- _Required work_
Among the lines below, list those containing the string "Dimensione".

- _Records for the exercise_
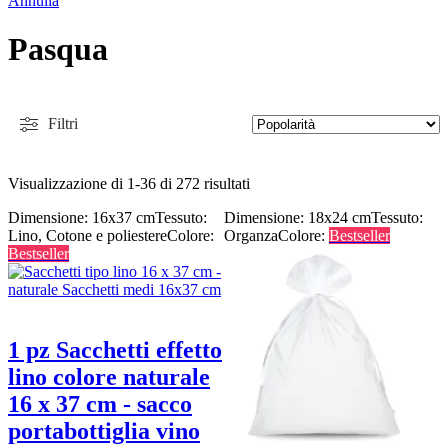
Annulla
Pasqua
Filtri
Visualizzazione di 1-36 di 272 risultati
Dimensione: 16x37 cm
Tessuto:
Dimensione: 18x24 cm
Tessuto:
Lino, Cotone e poliestere
Colore:
Organza
Colore:
Bestseller
Bestseller
1 pz Sacchetti effetto
lino colore naturale
16 x 37 cm - sacco
portabottiglia vino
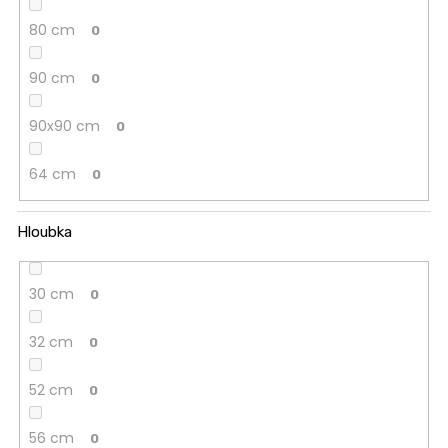
80 cm
0
90 cm
0
90x90 cm
0
64 cm
0
Hloubka
30 cm
0
32 cm
0
52 cm
0
56 cm
0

- _Written answer_
Dimensione: 16x37 cm
Dimensione: 18x24 cm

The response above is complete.